* WHAT IS BEING ASKED
Scan the records that follow, and whenever a line has the word "учащимся", copy it.

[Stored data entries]
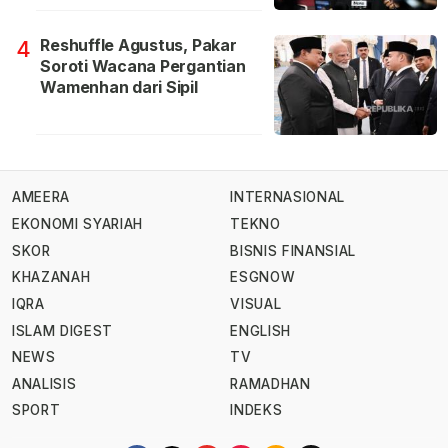
Reshuffle Agustus, Pakar
4
Soroti Wacana Pergantian
Wamenhan dari Sipil
AMEERA
INTERNASIONAL
EKONOMI SYARIAH
TEKNO
SKOR
BISNIS FINANSIAL
KHAZANAH
ESGNOW
IQRA
VISUAL
ISLAM DIGEST
ENGLISH
NEWS
TV
ANALISIS
RAMADHAN
SPORT
INDEKS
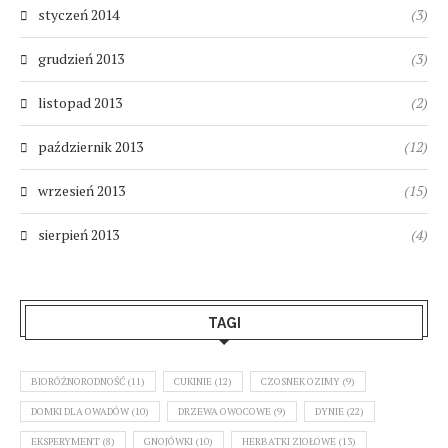
styczeń 2014
(3)
grudzień 2013
(3)
listopad 2013
(2)
październik 2013
(12)
wrzesień 2013
(15)
sierpień 2013
(4)
TAGI
BIORÓŻNORODNOŚĆ
(11)
CUKINIE
(12)
CZOSNEK OZIMY
(9)
DOMKI DLA OWADÓW
(10)
DRZEWA OWOCOWE
(9)
DYNIE
(22)
EKSPERYMENT
(8)
GNOJÓWKI
(10)
HERBATKI ZIOŁOWE
(13)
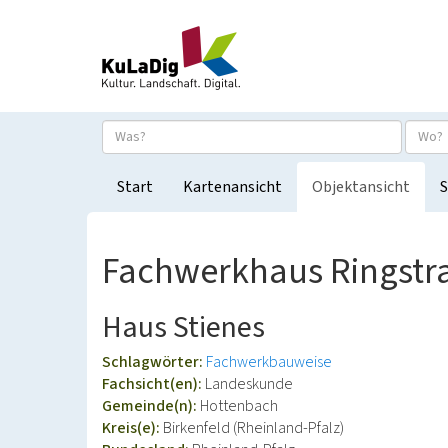
Start
Kartenansicht
Objektansicht
S
Fachwerkhaus Ringstra
Haus Stienes
Schlagwörter:
Fachwerkbauweise
Fachsicht(en):
Landeskunde
Gemeinde(n):
Hottenbach
Kreis(e):
Birkenfeld (Rheinland-Pfalz)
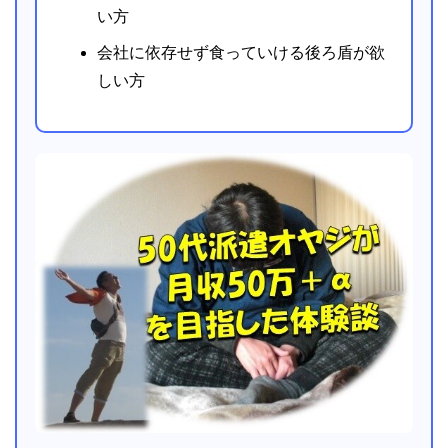
い方
会社に依存せず食っていける後ろ盾が欲
しい方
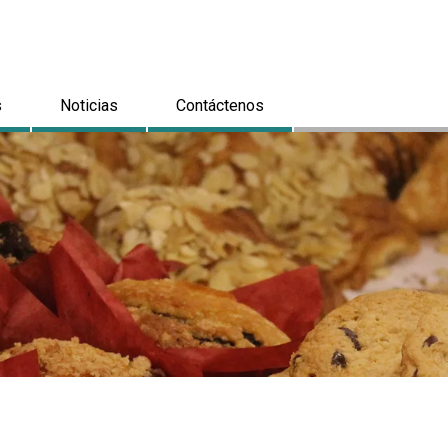
s
Noticias
Contáctenos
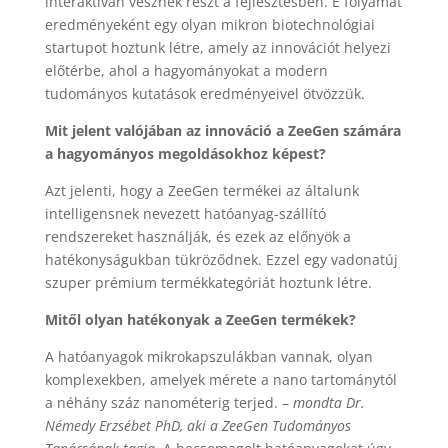
interaktívan vesznek részt a fejlesztésben. E folyamat
eredményeként egy olyan mikron biotechnológiai
startupot hoztunk létre, amely az innovációt helyezi
előtérbe, ahol a hagyományokat a modern
tudományos kutatások eredményeivel ötvözzük.
Mit jelent valójában az innováció a ZeeGen számára
a hagyományos megoldásokhoz képest?
Azt jelenti, hogy a ZeeGen termékei az általunk
intelligensnek nevezett hatóanyag-szállító
rendszereket használják, és ezek az előnyök a
hatékonyságukban tükröződnek. Ezzel egy vadonatúj
szuper prémium termékkategóriát hoztunk létre.
Mitől olyan hatékonyak a ZeeGen termékek?
A hatóanyagok mikrokapszulákban vannak, olyan
komplexekben, amelyek mérete a nano tartománytól
a néhány száz nanométerig terjed. –
mondta Dr.
Némedy Erzsébet PhD, aki a ZeeGen Tudományos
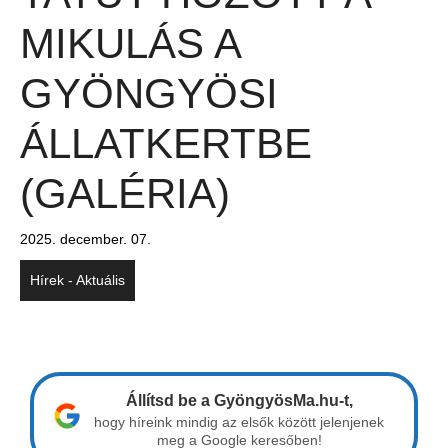
MIKULÁS A
GYÖNGYÖSI
ÁLLATKERTBE
(GALÉRIA)
2025. december. 07.
Hírek - Aktuális
Állítsd be a GyöngyösMa.hu-t,
hogy híreink mindig az elsők között jelenjenek
meg a Google keresőben!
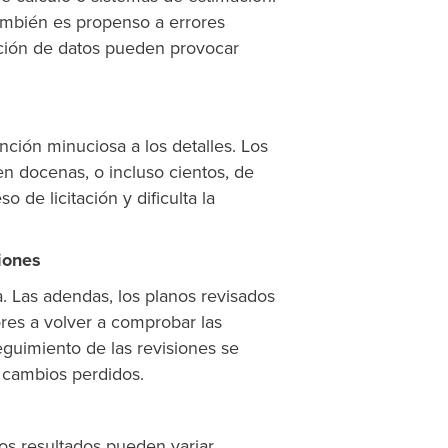
ambién es propenso a errores
ción de datos pueden provocar
nción minuciosa a los detalles. Los
en docenas, o incluso cientos, de
 de licitación y dificulta la
iones
 Las adendas, los planos revisados
ores a volver a comprobar las
eguimiento de las revisiones se
 cambios perdidos.
los resultados pueden variar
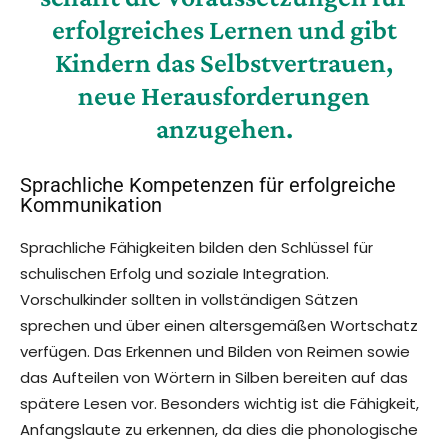
erfolgreiches Lernen und gibt
Kindern das
Selbstvertrauen
,
neue Herausforderungen
anzugehen.
Sprachliche Kompetenzen für erfolgreiche
Kommunikation
Sprachliche Fähigkeiten bilden den Schlüssel für
schulischen Erfolg und soziale Integration.
Vorschulkinder sollten in vollständigen Sätzen
sprechen und über einen altersgemäßen Wortschatz
verfügen. Das Erkennen und Bilden von Reimen sowie
das Aufteilen von Wörtern in Silben bereiten auf das
spätere Lesen vor. Besonders wichtig ist die Fähigkeit,
Anfangslaute zu erkennen, da dies die phonologische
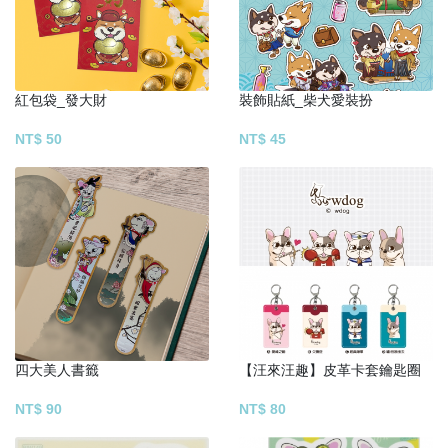
紅包袋_發大財
裝飾貼紙_柴犬愛裝扮
NT$ 50
NT$ 45
四大美人書籤
【汪來汪趣】皮革卡套鑰匙圈
NT$ 90
NT$ 80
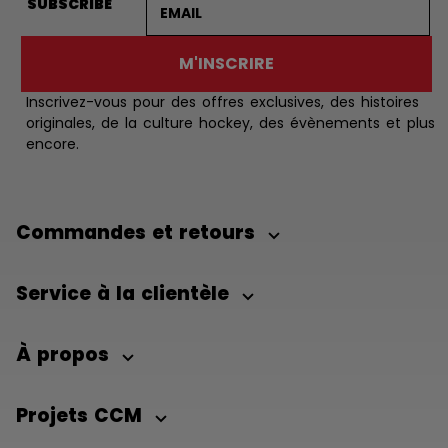
SUBSCRIBE
M'INSCRIRE
Inscrivez-vous pour des offres exclusives, des histoires
originales, de la culture hockey, des évènements et plus
encore.
Commandes et retours
Service à la clientèle
À propos
Projets CCM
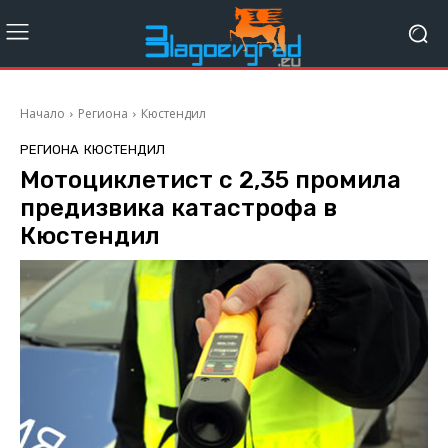
Начало
Региона
Кюстендил
РЕГИОНА
КЮСТЕНДИЛ
Мотоциклетист с 2,35 промила
предизвика катастрофа в
Кюстендил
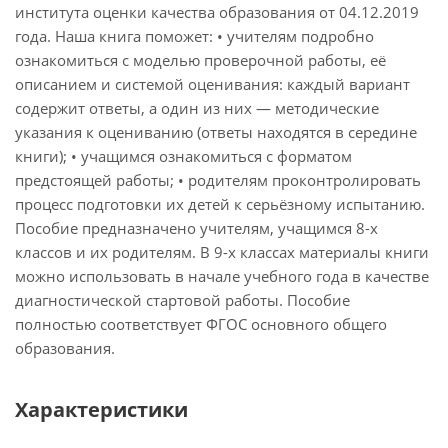
института оценки качества образования от 04.12.2019
года. Наша книга поможет: • учителям подробно
ознакомиться с моделью проверочной работы, её
описанием и системой оценивания: каждый вариант
содержит ответы, а один из них — методические
указания к оцениванию (ответы находятся в середине
книги); • учащимся ознакомиться с форматом
предстоящей работы; • родителям проконтролировать
процесс подготовки их детей к серьёзному испытанию.
Пособие предназначено учителям, учащимся 8-х
классов и их родителям. В 9-х классах материалы книги
можно использовать в начале учебного года в качестве
диагностической стартовой работы. Пособие
полностью соответствует ФГОС основного общего
образования.
Характеристики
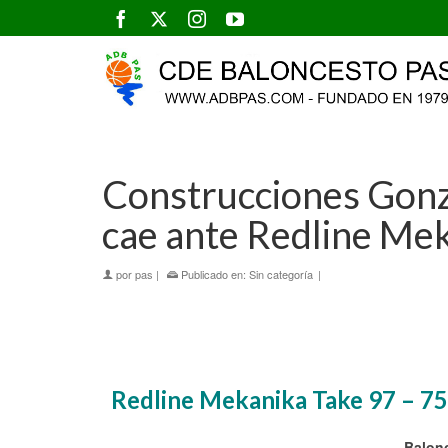
Construcciones Gonz
cae ante Redline Mek
por
pas
|
Publicado en:
Sin categoría
|
Redline Mekanika Take 97 – 75
Balon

* ANSWER TO THIS TASK
книги); • учащимся ознакомиться с форматом
Пособие предназначено учителям, учащимся 8-х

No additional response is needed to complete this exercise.